Quizás debería salir corriendo, alejarme de él, ya que es un desconocido y no
sé ante qué clase de persona me encuentro, ni que intenciones tiene, y aquí
solo estamos él y yo… nadie que pueda ayudarme a escapar de él si hiciera
falta.
Pero
sigo aquí, sentada. Una voz en mi interior me dice que puedo estar tranquila… y
siento que, en este preciso momento, es este el lugar en el que debo estar.
−¿Estás
loca? –me pregunta incorporándose y quedándose sentado a mi lado.
Frunzo
el ceño, sabía que cabía la posibilidad de que después de haber estado allí,
observándome, pensara eso de mí.
−¿Estás
loco tú? –me defiendo− ¿Por qué lo has hecho? Podría haberme caído por el
precipicio…
−Precisamente
deberías agradecerme el haber evitado que eso suceda –dice, interrumpiéndome− ¿En
qué pensabas para acercarte tanto al borde..? ¿No te das cuenta de que el
viento podría haber hecho que perdieras
el equilibrio y cayeras al vacío?
−No
tengo miedo del viento…
−Da
igual si tienes miedo o no –me vuelve a interrumpir enojado− igualmente podrías
haber caído…
−¿Cuánto
tiempo llevabas allí sentado…antes… cerca de aquel árbol? –le pregunto con
curiosidad, interrumpiéndole yo ahora, y cambiando de tema.
−Mucho –responde
mientras me mira, transformando su gesto de disgusto en una reluciente sonrisa.
−Pues…
sabrás que antes también estuve un rato al borde del acantilado, y no viniste a
salvarme.
−Eso no lo vi… Empecé a darme cuenta de tu existencia cuando te acercaste a ese
árbol al que tanto quieres –aclara, poniendo énfasis a las últimas palabras y
mirándome con su amplia sonrisa.
Sé que
está pensando en el momento en que abracé al árbol. Me alegro de que no se ría.
Solo
sonríe, y su sonrisa transmite complicidad.
Por un
momento me quedo sin saber qué decir… y dirijo la mirada hacia mis manos que,
sin ser yo consciente, llevan rato arrancando trocitos de hierba a mi
alrededor, como si se dirigieran por sí mismas, desconectadas de mi mente.

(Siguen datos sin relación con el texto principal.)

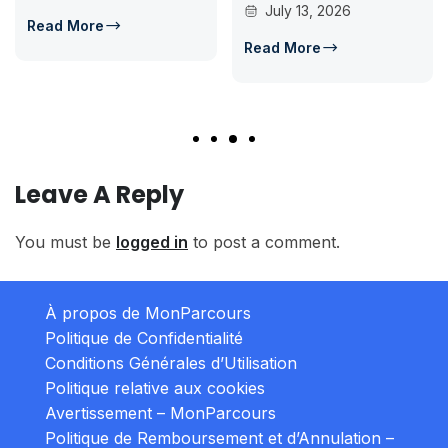
July 13, 2026
Read More
Read More
Leave A Reply
You must be
logged in
to post a comment.
À propos de MonParcours
Politique de Confidentialité
Conditions Générales d’Utilisation
Politique relative aux cookies
Avertissement – MonParcours
Politique de Remboursement et d’Annulation –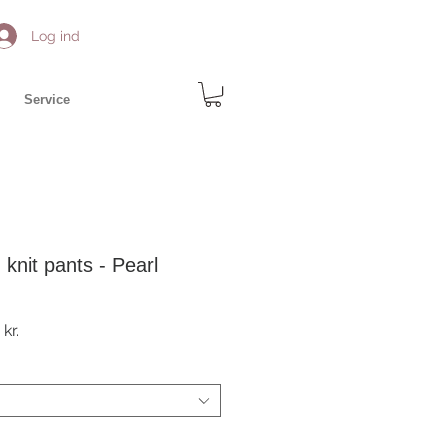
Log ind
Service
knit pants - Pearl
r
Salgspris
kr.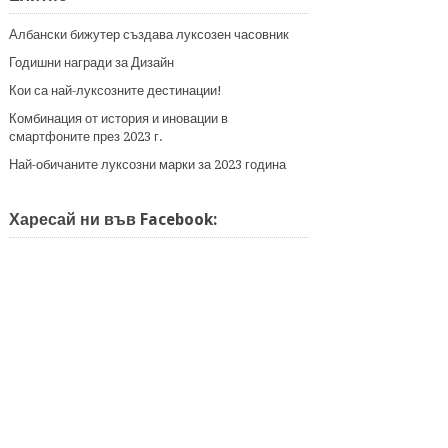
Албански бижутер създава луксозен часовник
Годишни награди за Дизайн
Кои са най-луксозните дестинации!
Комбинация от история и иновации в
смартфоните през 2023 г.
Най-обичаните луксозни марки за 2023 година
Харесай ни във Facebook: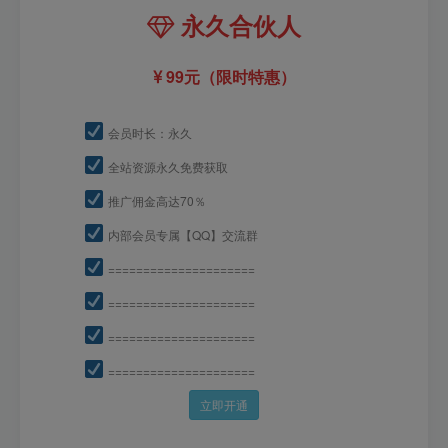
永久合伙人
99元（限时特惠）
会员时长：永久
全站资源永久免费获取
推广佣金高达70％
内部会员专属【QQ】交流群
=====================
=====================
=====================
=====================
立即开通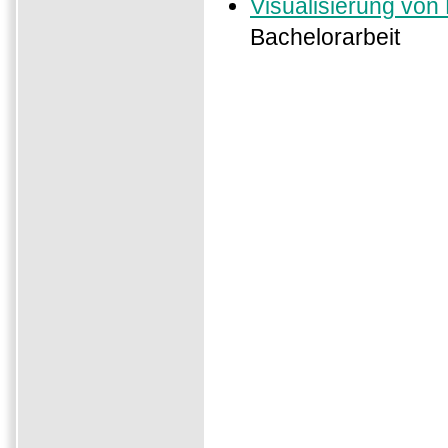
Visualisierung von
Bachelorarbeit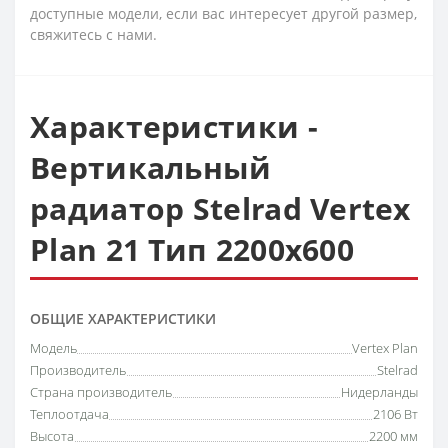
доступные модели, если вас интересует другой размер,
свяжитесь с нами.
Характеристики -
Вертикальный
радиатор Stelrad Vertex
Plan 21 Тип 2200х600
ОБЩИЕ ХАРАКТЕРИСТИКИ
Модель
Vertex Plan
Производитель
Stelrad
Страна производитель
Нидерланды
Теплоотдача
2106 Вт
Высота
2200 мм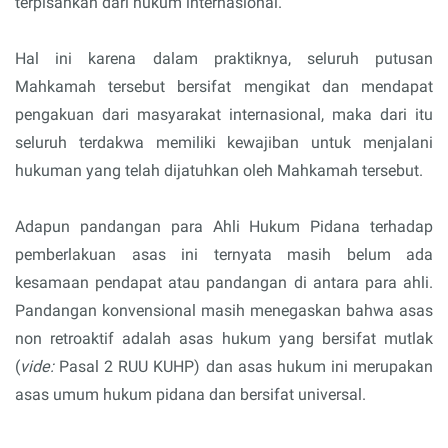
terpisahkan dari hukum internasional.
Hal ini karena dalam praktiknya, seluruh putusan
Mahkamah tersebut bersifat mengikat dan mendapat
pengakuan dari masyarakat internasional, maka dari itu
seluruh terdakwa memiliki kewajiban untuk menjalani
hukuman yang telah dijatuhkan oleh Mahkamah tersebut.
Adapun pandangan para Ahli Hukum Pidana terhadap
pemberlakuan asas ini ternyata masih belum ada
kesamaan pendapat atau pandangan di antara para ahli.
Pandangan konvensional masih menegaskan bahwa asas
non retroaktif adalah asas hukum yang bersifat mutlak
(
vide:
Pasal 2 RUU KUHP) dan asas hukum ini merupakan
asas umum hukum pidana dan bersifat universal.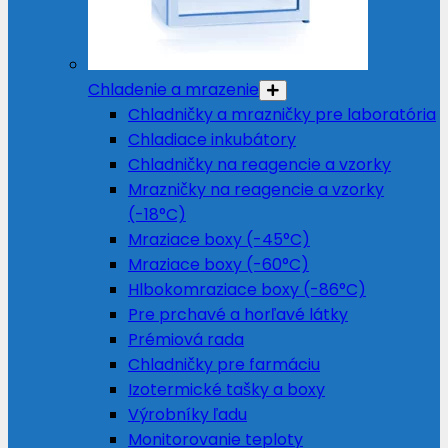
Chladenie a mrazenie
Chladničky a mrazničky pre laboratória
Chladiace inkubátory
Chladničky na reagencie a vzorky
Mrazničky na reagencie a vzorky
(-18°C)
Mraziace boxy (-45°C)
Mraziace boxy (-60°C)
Hlbokomraziace boxy (-86°C)
Pre prchavé a horľavé látky
Prémiová rada
Chladničky pre farmáciu
Izotermické tašky a boxy
Výrobníky ľadu
Monitorovanie teploty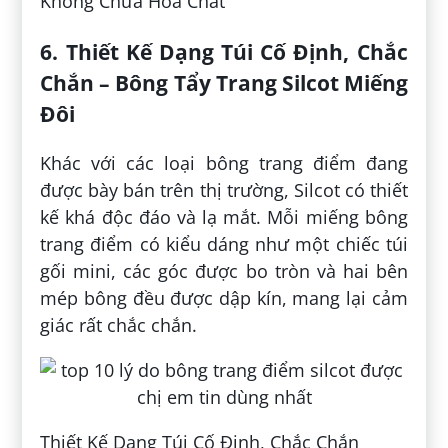
Không Chứa Hóa Chất
6. Thiết Kế Dạng Túi Cố Định, Chắc
Chắn – Bông Tẩy Trang Silcot Miếng
Đôi
Khác với các loại bông trang điểm đang
được bày bán trên thị trường, Silcot có thiết
kế khá độc đáo và lạ mắt. Mỗi miếng bông
trang điểm có kiểu dáng như một chiếc túi
gối mini, các góc được bo tròn và hai bên
mép bông đều được dập kín, mang lại cảm
giác rất chắc chắn.
Thiết Kế Dạng Túi Cố Định, Chắc Chắn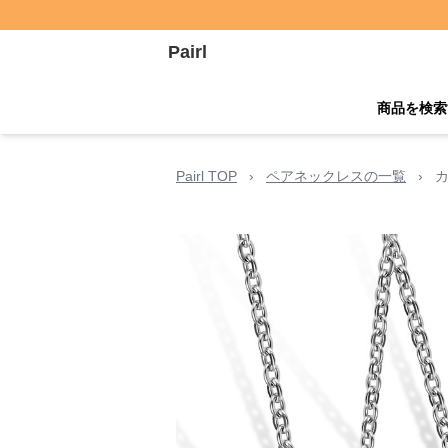
Pairl
商品を検索
Pairl TOP
›
ペアネックレスの一覧
›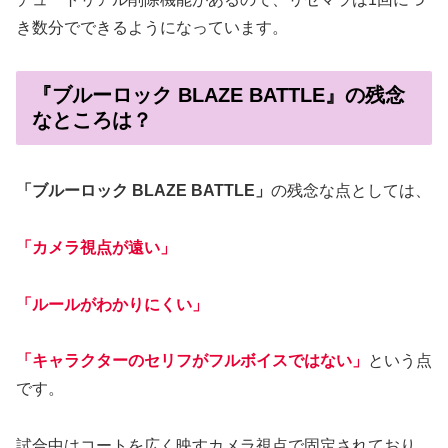
き数分でできるようになっています。
『ブルーロック BLAZE BATTLE』の残念
なところは？
「ブルーロック BLAZE BATTLE」
の残念な点としては、
「カメラ視点が遠い」
「ルールがわかりにくい」
「キャラクターのセリフがフルボイスではない」
という点
です。
試合中はコートを広く映すカメラ視点で固定されており、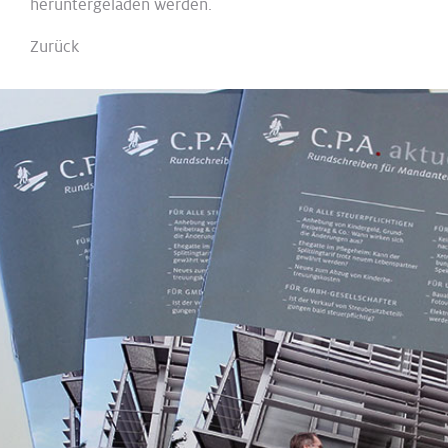
heruntergeladen werden.
Zurück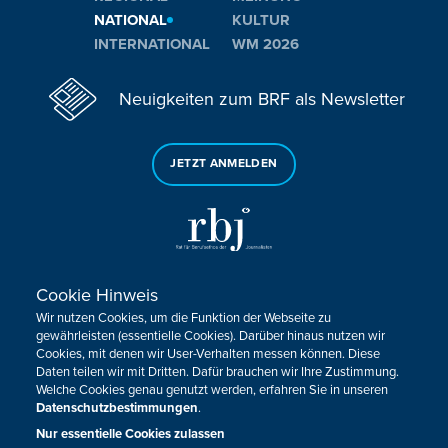
NATIONAL
KULTUR
INTERNATIONAL
WM 2026
Neuigkeiten zum BRF als Newsletter
JETZT ANMELDEN
Cookie Hinweis
Sie haben noch Fragen oder Anmerkungen?
Wir nutzen Cookies, um die Funktion der Webseite zu
KONTAKTIEREN SIE UNS!
gewährleisten (essentielle Cookies). Darüber hinaus nutzen wir
Cookies, mit denen wir User-Verhalten messen können. Diese
Daten teilen wir mit Dritten. Dafür brauchen wir Ihre Zustimmung.
Impressum
Datenschutz
Kontakt
Barrierefreiheit
Welche Cookies genau genutzt werden, erfahren Sie in unseren
Cookie-Zustimmung anpassen
Datenschutzbestimmungen
.
Nur essentielle Cookies zulassen
Design, Konzept & Programmierung:
Pixelbar
&
Pavonet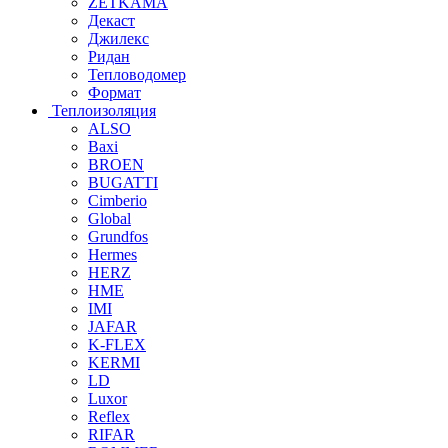
ZETKAMA
Декаст
Джилекс
Ридан
Тепловодомер
Формат
Теплоизоляция
ALSO
Baxi
BROEN
BUGATTI
Cimberio
Global
Grundfos
Hermes
HERZ
HME
IMI
JAFAR
K-FLEX
KERMI
LD
Luxor
Reflex
RIFAR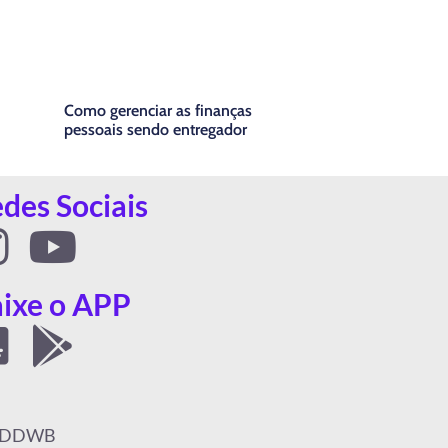
Como gerenciar as finanças
pessoais sendo entregador
des Sociais
Y
n
o
ixe o APP
s
u
A
G
t
t
p
o
a
u
p
o
ia DDWB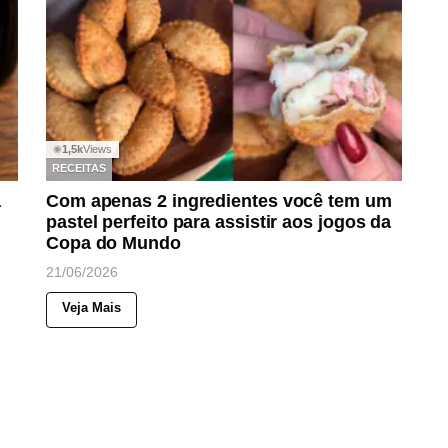
1,5k
Views
◉
RECEITAS
a
Com apenas 2 ingredientes você tem um
pastel perfeito para assistir aos jogos da
Copa do Mundo
21/06/2026
Veja Mais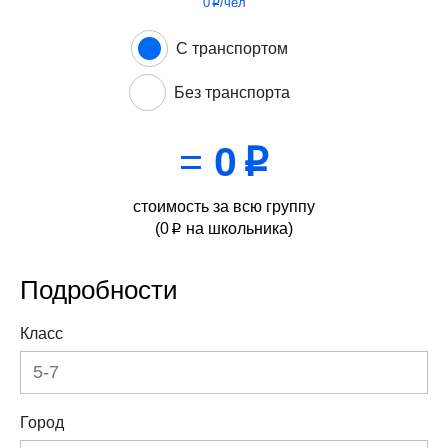
0
/чел
p
С транспортом
Без транспорта
=
0
p
стоимость за всю группу
(
0
на школьника)
p
Подробности
Класс
Город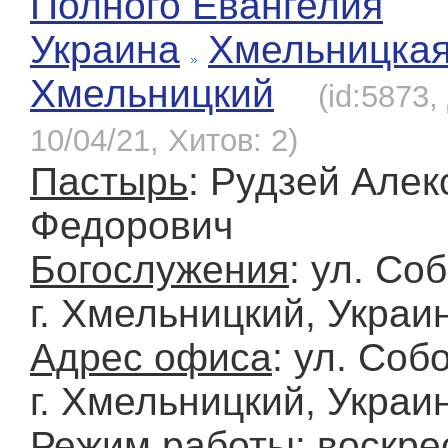
Полного Евангелия
Украина
Хмельницка
Хмельницкий
(id:5873
10/04/21, Хитов: 2)
Пастырь
: Рудзей Алек
Федорович
Богослужения
: ул. Со
г. Хмельницкий, Украи
Адрес офиса
: ул. Соб
г. Хмельницкий, Украи
Режим работы
: воскре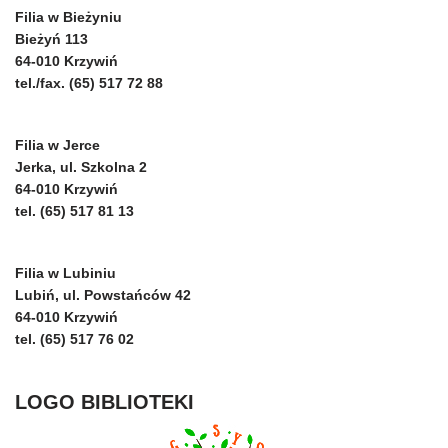
Filia w Bieżyniu
Bieżyń 113
64-010 Krzywiń
tel./fax. (65) 517 72 88
Filia w Jerce
Jerka, ul. Szkolna 2
64-010 Krzywiń
tel. (65) 517 81 13
Filia w Lubiniu
Lubiń, ul. Powstańców 42
64-010 Krzywiń
tel. (65) 517 76 02
LOGO BIBLIOTEKI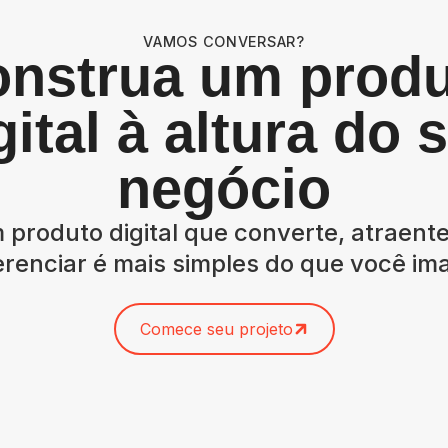
VAMOS CONVERSAR?
nstrua um prod
gital à altura do 
negócio
 produto digital que converte, atraente 
renciar é mais simples do que você im
Comece seu projeto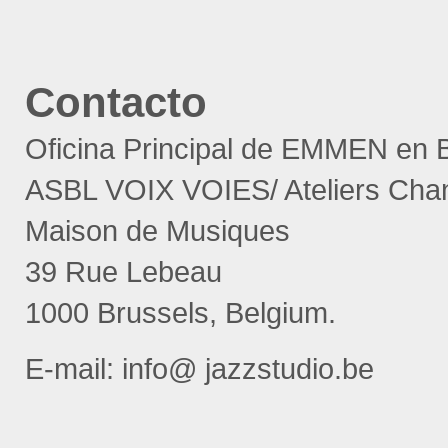
Contacto
Oficina Principal de EMMEN en 
ASBL VOIX VOIES/ Ateliers Cha
Maison de Musiques
39 Rue Lebeau
1000 Brussels, Belgium.
E-mail: info@ jazzstudio.be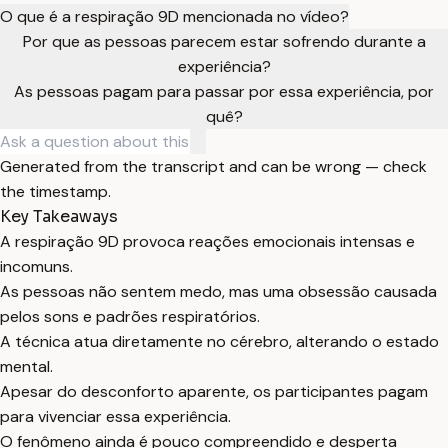
O que é a respiração 9D mencionada no vídeo?
Por que as pessoas parecem estar sofrendo durante a
experiência?
As pessoas pagam para passar por essa experiência, por
quê?
Generated from the transcript and can be wrong — check
the timestamp.
Key Takeaways
A respiração 9D provoca reações emocionais intensas e
incomuns.
As pessoas não sentem medo, mas uma obsessão causada
pelos sons e padrões respiratórios.
A técnica atua diretamente no cérebro, alterando o estado
mental.
Apesar do desconforto aparente, os participantes pagam
para vivenciar essa experiência.
O fenômeno ainda é pouco compreendido e desperta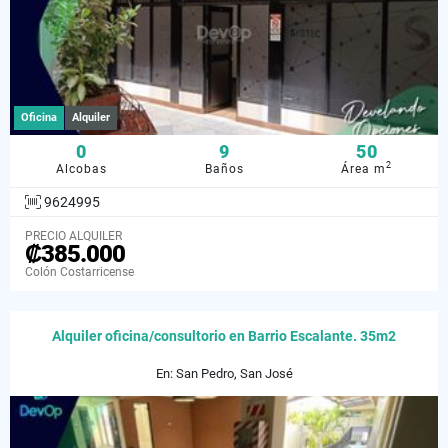
Oficina
Alquiler
0
9
50
2
Alcobas
Baños
Área m
9624995
PRECIO ALQUILER
₡385.000
Colón Costarricense
Alquiler oficina/consultorio en Barrio Escalante. 35m2
En: San Pedro, San José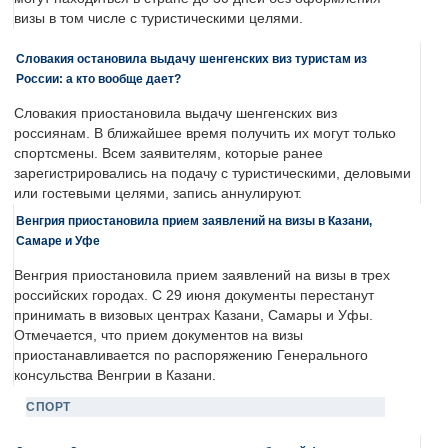
визы в том числе с туристическими целями.
Словакия остановила выдачу шенгенских виз туристам из
России: а кто вообще дает?
Словакия приостановила выдачу шенгенских виз
россиянам. В ближайшее время получить их могут только
спортсмены. Всем заявителям, которые ранее
зарегистрировались на подачу с туристическими, деловыми
или гостевыми целями, запись аннулируют.
Венгрия приостановила прием заявлений на визы в Казани,
Самаре и Уфе
Венгрия приостановила прием заявлений на визы в трех
российских городах. С 29 июня документы перестанут
принимать в визовых центрах Казани, Самары и Уфы.
Отмечается, что прием документов на визы
приостанавливается по распоряжению Генерального
консульства Венгрии в Казани.
СПОРТ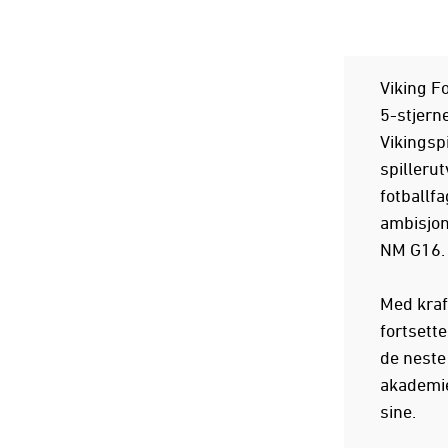
Viking Fo
5-stjern
Vikingspi
spillerut
fotballfa
ambisjon
NM G16.
Med kraft
fortsette
de neste 
akademie
sine.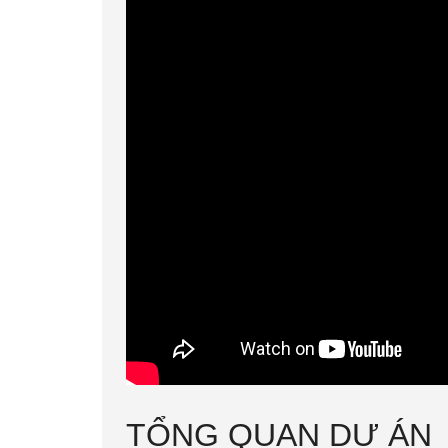
TỔNG QUAN DỰ ÁN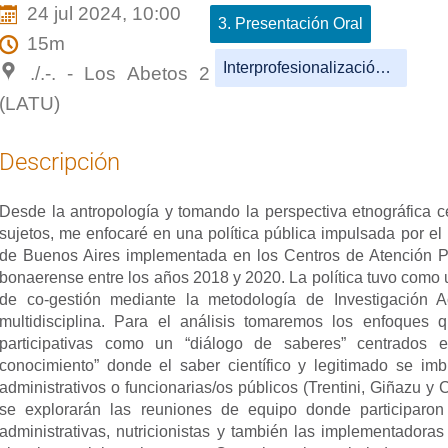
24 jul 2024, 10:00
3. Presentación Oral
15m
Interprofesionalización de la salud I
./.-. - Los Abetos 2
(LATU)
Descripción
Desde la antropología y tomando la perspectiva etnográfica c
sujetos, me enfocaré en una política pública impulsada por el 
de Buenos Aires implementada en los Centros de Atención P
bonaerense entre los años 2018 y 2020. La política tuvo como 
de co-gestión mediante la metodología de Investigación Ac
multidisciplina. Para el análisis tomaremos los enfoques q
participativas como un “diálogo de saberes” centrados 
conocimiento” donde el saber científico y legitimado se imb
administrativos o funcionarias/os públicos (Trentini, Giñazu y
se explorarán las reuniones de equipo donde participaron 
administrativas, nutricionistas y también las implementadoras 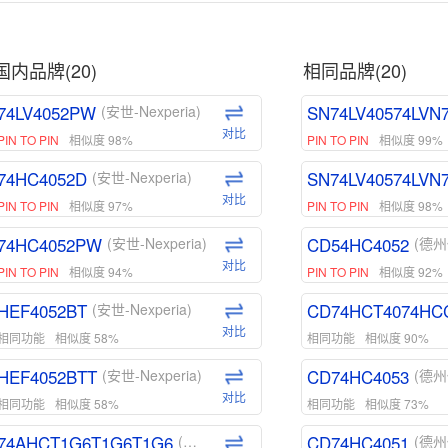
国内品牌(20)
相同品牌(20)
74LV4052PW
SN74LV40574LVN
(安世-Nexperia)
对比
PIN TO PIN
相似度 98%
PIN TO PIN
相似度 99%
74HC4052D
SN74LV40574LVN
(安世-Nexperia)
对比
PIN TO PIN
相似度 97%
PIN TO PIN
相似度 98%
74HC4052PW
CD54HC4052
(安世-Nexperia)
(德州
对比
PIN TO PIN
相似度 94%
PIN TO PIN
相似度 92%
HEF4052BT
CD74HCT4074HC
(安世-Nexperia)
对比
相同功能
相似度 58%
相同功能
相似度 90%
HEF4052BTT
CD74HC4053
(安世-Nexperia)
(德州
对比
相同功能
相似度 58%
相同功能
相似度 73%
74AHCT1G6T1G6T1G6
CD74HC4051
(安世-Nexperia)
(德州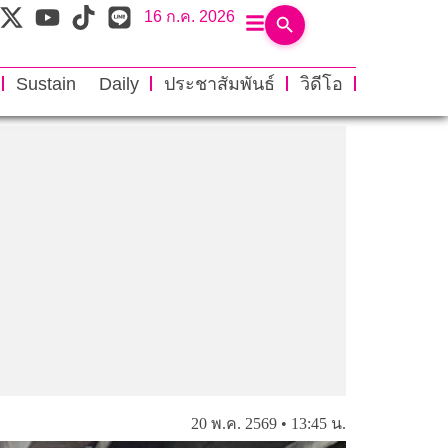
16 ก.ค. 2026
Sustain Daily
ประชาสัมพันธ์
วิดีโอ
20 พ.ค. 2569 • 13:45 น.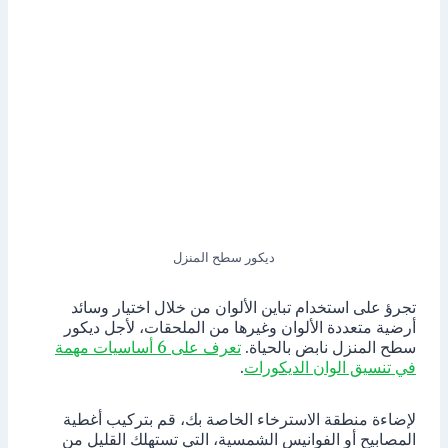
ديكور سطح المنزل
تجرؤ على استخدام تباين الألوان من خلال اختيار وسائد
أرضية متعددة الألوان وغيرها من الملحقات، لأجل ديكور
سطح المنزل نابض بالحياة.
تعرف على 6 أساسيات مهمة
في تنسيق الوان الديكورات
.
لإضاءة منطقة الاسترخاء الخاصة بك، قم بتركيب أغطية
المصابيح أو الفوانيس الشمسية، التي تستهلك القليل من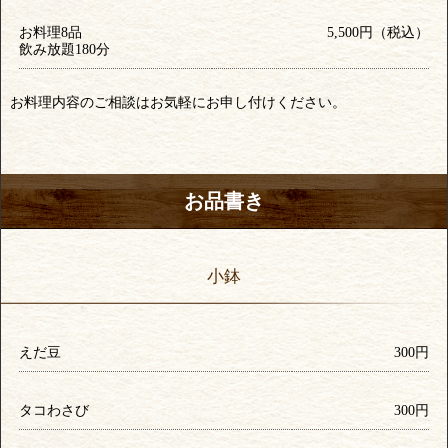
お料理8品
5,500円（税込）
飲み放題180分
お料理内容のご相談はお気軽にお申し付けください。
お品書き
小鉢
えだ豆
300円
タコわさび
300円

−¿Sabes? –continúa− mientras te miraba hacer
todo eso me daban ganas de acercarme y hacer yo lo mismo… ¡parecía tan
divertido…! pero no quería cortarte el rollo −termina diciendo, con un gesto en
su rostro entre divertido y resignado.
−Tú
tenías otro árbol, cerca, para ti solo –le digo sonriendo, señalando hacia el
lugar donde le había visto sentado hacía ya un rato.
−¡Ah, cierto! no lo pensé, en ese momento parecía que solo en el tuyo estaba la
diversión –responde, con una mueca divertida en su cara.
Me río…
también él se ríe. Nuestras risas resuenan al unísono, entre el sonido del
viento y el mar, formando eco en las paredes del acantilado.
Él se
levanta y se sacude las briznas de hierba seca que tiene enganchadas al
pantalón.
−Vamos
–me dice ofreciéndome su mano. Yo la tomo y con un impulso me pongo en pie.
(Es
extraño, a veces las personas conectamos así de fácil… como si nuestras almas
se conocieran de mucho tiempo atrás)
Caminamos
juntos hacia el árbol, mientras el viento sigue soplando.